Author Rana Safvi, too, tweeted that while “trains are my preferred mode of transport within India as i am nervous about flying…today onwards I have decided to fly.”
She told Scroll that while her appearance does not give away her religious identity, she felt vulnerable “because I am recognisable”.
Her privilege gives her relative protection, Safvi said, but added that she shares her community’s anxieties. “If I see a Muslim boy, with visible markers of his identity, I now send a prayer hoping he returns home safely,” she said. “Only we understand what we are feeling.”
A 22-year-old woman from Hyderabad, who declined to be identified, also told Scroll that she has been rattled by the Mumbai train killings. “It is a big risk now, you never know who will attack you,” she said.
She said her cousin is supposed to take a train next week but is reconsidering the option. “He does not have a long beard but what if someone asks him his name or checks his identity card?” she said.
‘We avoid public transport’
Many Muslims said they have felt vulnerable in public spaces for some years now, especially if they wore visible markers of their religious identity. The Mumbai train killings, they said, has only reinforced their anxiety about occupying public spaces.
Sheikh, for example, said she has already begun to avoid trains and buses. “My family and I have also stopped carrying non-vegetarian meals when we travel,” she added.
While Shaikh prefers to travel in her car or take a flight for inter-city travel, she pointed out that not every Muslim can afford it. “It will restrict the mobility of Muslim women, curb employment opportunities for Muslim men,” she said.
Rashid said he avoids striking up conversations with strangers on trains, wary that his visible Muslim identity could invite trouble. “You never know how they will behave if there is an argument,” he said. “Whenever someone is praising Prime Minister Narendra Modi or the Bharatiya Janata Party I nod in agreement.”
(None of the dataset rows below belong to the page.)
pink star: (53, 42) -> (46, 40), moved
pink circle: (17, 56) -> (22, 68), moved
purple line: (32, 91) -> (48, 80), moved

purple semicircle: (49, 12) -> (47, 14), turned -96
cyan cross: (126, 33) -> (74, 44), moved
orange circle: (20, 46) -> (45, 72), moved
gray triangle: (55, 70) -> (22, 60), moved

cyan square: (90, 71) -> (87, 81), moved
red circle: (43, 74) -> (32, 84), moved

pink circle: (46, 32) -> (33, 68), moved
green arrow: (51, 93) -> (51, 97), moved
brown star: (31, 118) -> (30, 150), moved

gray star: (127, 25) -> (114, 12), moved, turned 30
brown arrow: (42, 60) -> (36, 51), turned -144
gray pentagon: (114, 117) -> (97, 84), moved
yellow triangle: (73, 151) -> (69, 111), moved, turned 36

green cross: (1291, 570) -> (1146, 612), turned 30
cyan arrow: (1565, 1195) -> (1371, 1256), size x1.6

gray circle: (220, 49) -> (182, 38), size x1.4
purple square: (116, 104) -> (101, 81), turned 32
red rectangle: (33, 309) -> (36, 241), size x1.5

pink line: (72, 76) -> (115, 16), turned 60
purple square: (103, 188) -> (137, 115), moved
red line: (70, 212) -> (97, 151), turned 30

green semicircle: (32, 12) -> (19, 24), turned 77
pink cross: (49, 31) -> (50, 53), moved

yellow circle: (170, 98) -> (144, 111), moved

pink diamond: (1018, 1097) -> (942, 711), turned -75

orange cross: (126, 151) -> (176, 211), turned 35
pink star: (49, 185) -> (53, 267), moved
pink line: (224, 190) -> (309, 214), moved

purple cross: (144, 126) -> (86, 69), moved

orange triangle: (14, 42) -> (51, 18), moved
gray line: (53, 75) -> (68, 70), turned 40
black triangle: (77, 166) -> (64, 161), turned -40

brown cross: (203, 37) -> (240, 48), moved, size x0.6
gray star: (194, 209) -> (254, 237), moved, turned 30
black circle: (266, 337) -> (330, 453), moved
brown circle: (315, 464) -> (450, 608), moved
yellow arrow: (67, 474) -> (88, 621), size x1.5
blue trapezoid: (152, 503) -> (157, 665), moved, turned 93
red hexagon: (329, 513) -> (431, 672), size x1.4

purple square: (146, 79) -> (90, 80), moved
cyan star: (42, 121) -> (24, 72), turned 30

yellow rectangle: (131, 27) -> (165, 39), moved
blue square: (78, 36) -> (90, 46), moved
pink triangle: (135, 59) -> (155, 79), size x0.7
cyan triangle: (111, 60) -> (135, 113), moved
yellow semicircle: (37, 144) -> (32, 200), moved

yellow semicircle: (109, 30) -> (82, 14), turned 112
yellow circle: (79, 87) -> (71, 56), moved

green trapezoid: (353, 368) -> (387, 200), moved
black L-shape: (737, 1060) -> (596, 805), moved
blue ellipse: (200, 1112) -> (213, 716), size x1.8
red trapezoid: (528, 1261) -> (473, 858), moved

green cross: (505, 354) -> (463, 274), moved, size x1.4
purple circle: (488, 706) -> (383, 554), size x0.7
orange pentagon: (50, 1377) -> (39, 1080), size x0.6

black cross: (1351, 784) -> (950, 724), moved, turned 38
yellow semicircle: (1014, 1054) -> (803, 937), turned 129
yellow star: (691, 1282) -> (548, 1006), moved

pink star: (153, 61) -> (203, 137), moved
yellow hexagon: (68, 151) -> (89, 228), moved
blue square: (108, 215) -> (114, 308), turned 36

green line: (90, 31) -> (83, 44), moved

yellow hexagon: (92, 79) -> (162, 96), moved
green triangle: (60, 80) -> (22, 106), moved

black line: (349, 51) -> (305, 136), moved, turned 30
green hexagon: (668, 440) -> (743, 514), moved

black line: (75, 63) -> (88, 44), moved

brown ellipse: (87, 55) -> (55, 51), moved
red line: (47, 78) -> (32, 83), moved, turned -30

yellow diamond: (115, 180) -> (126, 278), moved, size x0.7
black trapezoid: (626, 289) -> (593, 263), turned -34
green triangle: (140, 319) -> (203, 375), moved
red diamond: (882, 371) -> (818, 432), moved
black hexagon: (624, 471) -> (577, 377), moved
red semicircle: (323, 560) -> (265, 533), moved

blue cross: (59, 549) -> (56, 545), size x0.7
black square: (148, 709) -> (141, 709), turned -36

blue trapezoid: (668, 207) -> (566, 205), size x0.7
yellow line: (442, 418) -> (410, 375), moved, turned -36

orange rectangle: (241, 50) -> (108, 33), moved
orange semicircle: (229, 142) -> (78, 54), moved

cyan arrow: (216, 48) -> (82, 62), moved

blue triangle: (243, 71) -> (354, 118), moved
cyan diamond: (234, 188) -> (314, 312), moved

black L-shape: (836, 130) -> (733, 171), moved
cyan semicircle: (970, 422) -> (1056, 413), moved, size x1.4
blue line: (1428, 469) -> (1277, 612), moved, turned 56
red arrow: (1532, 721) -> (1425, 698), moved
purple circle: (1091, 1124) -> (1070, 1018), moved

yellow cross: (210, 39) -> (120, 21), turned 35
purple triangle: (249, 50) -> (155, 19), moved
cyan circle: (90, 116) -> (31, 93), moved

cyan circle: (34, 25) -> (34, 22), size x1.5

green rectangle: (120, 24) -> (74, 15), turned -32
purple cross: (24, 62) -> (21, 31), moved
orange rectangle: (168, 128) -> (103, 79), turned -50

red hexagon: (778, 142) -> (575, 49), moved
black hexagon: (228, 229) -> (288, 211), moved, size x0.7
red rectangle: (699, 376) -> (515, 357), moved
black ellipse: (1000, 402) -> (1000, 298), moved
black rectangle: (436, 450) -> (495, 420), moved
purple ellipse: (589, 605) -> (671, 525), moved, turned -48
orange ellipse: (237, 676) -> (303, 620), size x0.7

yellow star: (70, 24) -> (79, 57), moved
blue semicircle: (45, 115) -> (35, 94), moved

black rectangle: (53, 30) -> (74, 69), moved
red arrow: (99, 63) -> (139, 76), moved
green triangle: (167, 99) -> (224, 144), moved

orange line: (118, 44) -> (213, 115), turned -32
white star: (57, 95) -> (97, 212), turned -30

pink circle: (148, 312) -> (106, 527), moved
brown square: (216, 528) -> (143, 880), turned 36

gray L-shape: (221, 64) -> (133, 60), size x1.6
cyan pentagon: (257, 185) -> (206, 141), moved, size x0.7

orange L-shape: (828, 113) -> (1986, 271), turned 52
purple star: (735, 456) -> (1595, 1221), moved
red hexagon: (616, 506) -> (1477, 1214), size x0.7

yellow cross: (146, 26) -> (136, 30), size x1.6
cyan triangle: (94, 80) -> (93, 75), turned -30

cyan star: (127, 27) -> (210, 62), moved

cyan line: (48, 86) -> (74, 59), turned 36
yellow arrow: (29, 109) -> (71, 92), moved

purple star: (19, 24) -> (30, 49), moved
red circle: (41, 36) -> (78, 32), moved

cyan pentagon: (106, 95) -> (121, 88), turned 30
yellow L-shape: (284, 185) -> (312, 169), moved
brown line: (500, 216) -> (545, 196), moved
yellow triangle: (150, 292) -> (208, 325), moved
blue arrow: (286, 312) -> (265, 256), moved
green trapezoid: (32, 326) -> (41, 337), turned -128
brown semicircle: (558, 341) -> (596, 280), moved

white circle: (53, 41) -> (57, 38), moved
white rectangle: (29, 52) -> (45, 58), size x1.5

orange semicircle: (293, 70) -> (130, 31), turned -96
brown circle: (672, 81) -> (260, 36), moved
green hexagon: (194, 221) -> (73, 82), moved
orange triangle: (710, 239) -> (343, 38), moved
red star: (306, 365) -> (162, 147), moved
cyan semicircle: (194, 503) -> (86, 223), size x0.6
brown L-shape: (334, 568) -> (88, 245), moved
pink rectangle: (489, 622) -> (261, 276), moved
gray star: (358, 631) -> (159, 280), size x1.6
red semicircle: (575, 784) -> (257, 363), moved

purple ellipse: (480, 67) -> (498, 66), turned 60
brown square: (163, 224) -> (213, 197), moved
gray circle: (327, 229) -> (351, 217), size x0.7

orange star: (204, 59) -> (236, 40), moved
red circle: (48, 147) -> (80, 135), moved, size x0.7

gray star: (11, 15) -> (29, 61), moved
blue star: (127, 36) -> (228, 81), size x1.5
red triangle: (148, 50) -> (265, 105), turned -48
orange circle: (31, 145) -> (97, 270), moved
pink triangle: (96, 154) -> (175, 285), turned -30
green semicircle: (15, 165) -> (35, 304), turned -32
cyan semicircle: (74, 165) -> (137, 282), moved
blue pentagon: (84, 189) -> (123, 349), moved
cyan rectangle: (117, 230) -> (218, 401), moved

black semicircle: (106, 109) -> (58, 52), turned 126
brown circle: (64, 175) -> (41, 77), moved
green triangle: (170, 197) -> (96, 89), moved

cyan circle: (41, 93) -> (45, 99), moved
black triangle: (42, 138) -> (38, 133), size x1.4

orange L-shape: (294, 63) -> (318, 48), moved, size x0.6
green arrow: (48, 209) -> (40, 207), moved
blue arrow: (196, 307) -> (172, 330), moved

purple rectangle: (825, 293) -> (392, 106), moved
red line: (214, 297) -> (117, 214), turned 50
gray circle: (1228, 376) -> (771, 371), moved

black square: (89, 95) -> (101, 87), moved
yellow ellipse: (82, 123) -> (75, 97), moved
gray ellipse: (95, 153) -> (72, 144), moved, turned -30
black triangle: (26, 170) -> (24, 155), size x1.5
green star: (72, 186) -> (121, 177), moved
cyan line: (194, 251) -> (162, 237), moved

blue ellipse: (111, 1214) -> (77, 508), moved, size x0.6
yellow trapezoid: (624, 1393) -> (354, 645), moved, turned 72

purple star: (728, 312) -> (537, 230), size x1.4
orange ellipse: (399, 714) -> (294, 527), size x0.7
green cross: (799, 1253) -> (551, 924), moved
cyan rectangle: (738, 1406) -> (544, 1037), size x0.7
He said his family also advises him to avoid reading namaz while travelling by train.
Similarly, Mahmood Alam, a 22-year-old from Haryana, recounted how he skipped his prayers while travelling by train to Mumbai from Delhi in February.
“I thought if I offer namaz, somebody may raise an objection or make a video,” he said. “So I skipped my prayers and then offered them after I reached Mumbai.”
‘A test for us’
A few Muslims, however, said that the violence and discrimination against Muslims will not convince them to give up symbols of their identity.
Umair Alware, a 23-year-old law student in Mumbai University, sports a beard and sometimes wears a skull cap. “I don’t think that people will shun these markers. They will continue to be visibly Muslim,” he said, adding that there have been past instances of violence against Muslims and religious people continue to be comfortable in their identity. “It is a test for our perseverance I feel.”
Sabah Khan, co-founder of NGO Parcham, a group that works to break caste and religious stereotypes, said she now introduces herself with her full name to ensure she communicates her religion when she meets people.
“I do not carry any markers of identity and people often mistake me for a non-Muslim,” she said. “People tell me that I don’t look like a Muslim and it is suggested as a compliment. It infuriates me.”
Khan said that while Muslim men and women have always faced discrimination because of their appearance, the hate has been emboldened under the current rule of the Bharatiya Janata Party. “The regime has made it possible to act on your hate,” she said. “The regime has sent out a message that it will protect people who act on that hate.”
For Mohammad Qasim of Ballabgarh Haryana, the video brought back painful memories from 2017 when his 15-year-old brother, Junaid Khan, was lynched by a mob inside a train going to Delhi.
Before his killers stabbed him, they mocked him for wearing a cap and accused him of being a beef-eater. “I have never set foot inside a train after that incident,” Qasim said. “When my mother and I saw this video [of the railway constable], we cried. How can one travel in a train when even the police target you for your religious identity?”